Art project planned for newspaper shed at Milwaukee-Central


Efforts are being made to fix up a newspaper shed at the southeast corner of Milwaukee and Central avenues and turn it into a community art project.

The shed, which is believed to be more than 60 years old, is still used for selling newspapers on Sunday mornings. About 10 years ago the city looked into demolishing the shed because it appeared to be abandoned but decided to leave the wood structure alone when current newspapers were found inside.

On Friday morning residents John Garrido and Tony Galati, of the Fix It Now handyman company, were installing wood boards on the outside of the shed and making other improvements.

Garrido said that volunteers are repairing the shed on behalf of the Gladstone Park Neighborhood Association, Gladstone Park Chamber of Commerce, Northwest Side Unite and Jefferson Park Chamber of Commerce, all of which are sponsoring efforts to have a series of murals painted on it.

“The idea is for it to be a (revolving) art project. We’ll take submissions from artists and hold one side for local schools,” Garrido said. “Every six months we’ll cover it with white paint (to allow for new artwork).”

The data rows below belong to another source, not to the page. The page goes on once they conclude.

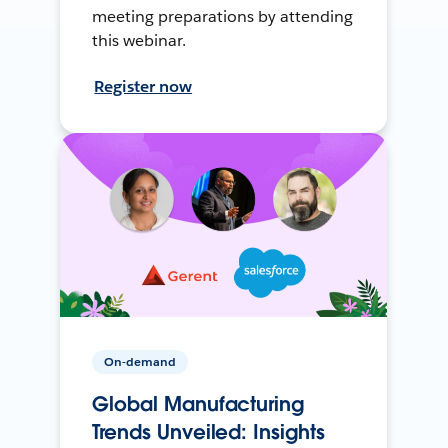
meeting preparations by attending
this webinar.
Register now
On-demand
Global Manufacturing
Trends Unveiled: Insights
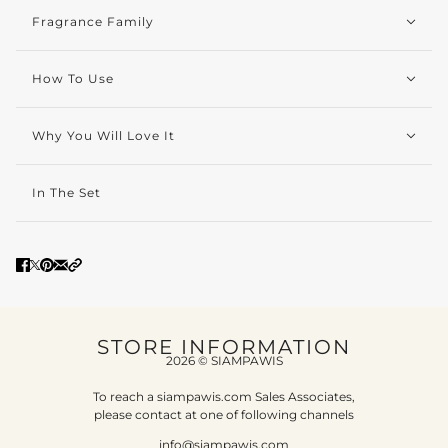
Fragrance Family
How To Use
Why You Will Love It
In The Set
STORE INFORMATION
2026 © SIAMPAWIS
To reach a siampawis.com Sales Associates,
please contact at one of following channels
info@siampawis.com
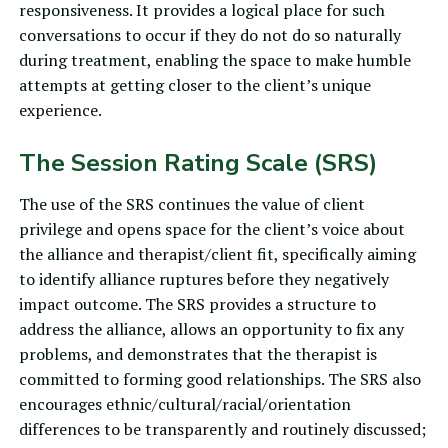
responsiveness. It provides a logical place for such
conversations to occur if they do not do so naturally
during treatment, enabling the space to make humble
attempts at getting closer to the client’s unique
experience.
The Session Rating Scale (SRS)
The use of
the SRS
continues the value of client
privilege and opens space for the client’s voice about
the alliance and therapist/client fit, specifically aiming
to identify alliance ruptures before they negatively
impact outcome. The SRS provides a structure to
address the alliance, allows an opportunity to fix any
problems, and demonstrates that the therapist is
committed to forming good relationships. The SRS also
encourages ethnic/cultural/racial/orientation
differences to be transparently and routinely discussed;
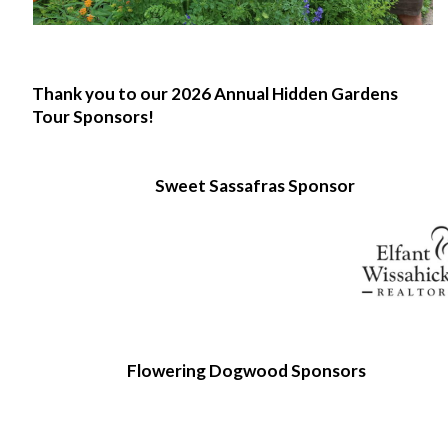
Thank you to our 2026 Annual Hidden Gardens
Tour Sponsors!
Sweet Sassafras Sponsor
Flowering Dogwood Sponsors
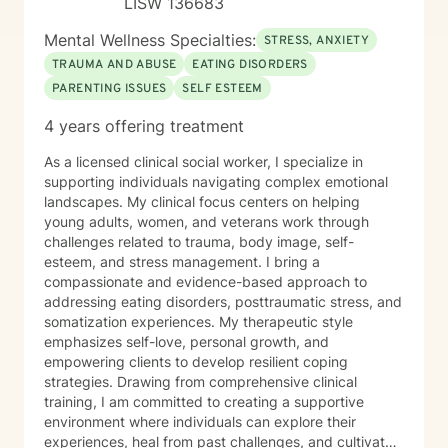
LISW 136683
Mental Wellness Specialties:
STRESS, ANXIETY
TRAUMA AND ABUSE
EATING DISORDERS
PARENTING ISSUES
SELF ESTEEM
4 years offering treatment
As a licensed clinical social worker, I specialize in
supporting individuals navigating complex emotional
landscapes. My clinical focus centers on helping
young adults, women, and veterans work through
challenges related to trauma, body image, self-
esteem, and stress management. I bring a
compassionate and evidence-based approach to
addressing eating disorders, posttraumatic stress, and
somatization experiences. My therapeutic style
emphasizes self-love, personal growth, and
empowering clients to develop resilient coping
strategies. Drawing from comprehensive clinical
training, I am committed to creating a supportive
environment where individuals can explore their
experiences, heal from past challenges, and cultivate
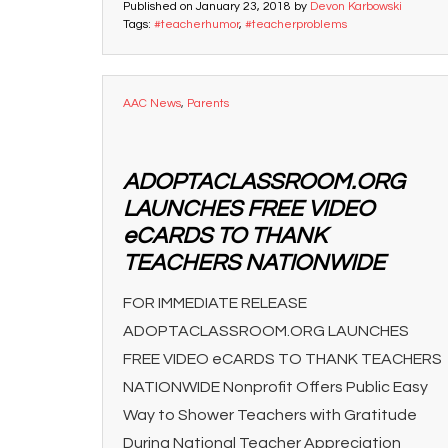
Published on
January 23, 2018
by
Devon Karbowski
Tags:
#teacherhumor
,
#teacherproblems
AAC News
,
Parents
ADOPTACLASSROOM.ORG
LAUNCHES FREE VIDEO
eCARDS TO THANK
TEACHERS NATIONWIDE
FOR IMMEDIATE RELEASE
ADOPTACLASSROOM.ORG LAUNCHES
FREE VIDEO eCARDS TO THANK TEACHERS
NATIONWIDE Nonprofit Offers Public Easy
Way to Shower Teachers with Gratitude
During National Teacher Appreciation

Anthony Johnson said that he sells on the average eight newspapers each Sunday at the Milwaukee-Central intersection and that on weekdays he sells newspapers at the Cumberland CTA Station. 5800 N. Cumberland Ave. He said that he has been selling newspapers for a private contractor for about a dozen years and that at one time he was assigned to the Jefferson Park CTA Terminal, 4917 N. Milwaukee Ave.

Garrido said that when he recently talked to Johnson about the shed, Johnson had no place to live but that temporary living arrangements have since been made and that new clothes were purchased for him. Garrido said that he will be reaching out to agencies which assist military veterans and others to see if he is eligible for benefits.

Johnson said that in the early 1980s he served in the U.S. Air Force at a base in Texas.

Marino Chrysler Jeep and Dodge, 5133 W. Irving Park Road, paid for the materials to repair the shed and donated use of a truck to transport the materials, Garrido said. Dealership owner Anthony Marino also paid for Johnson’s new clothes.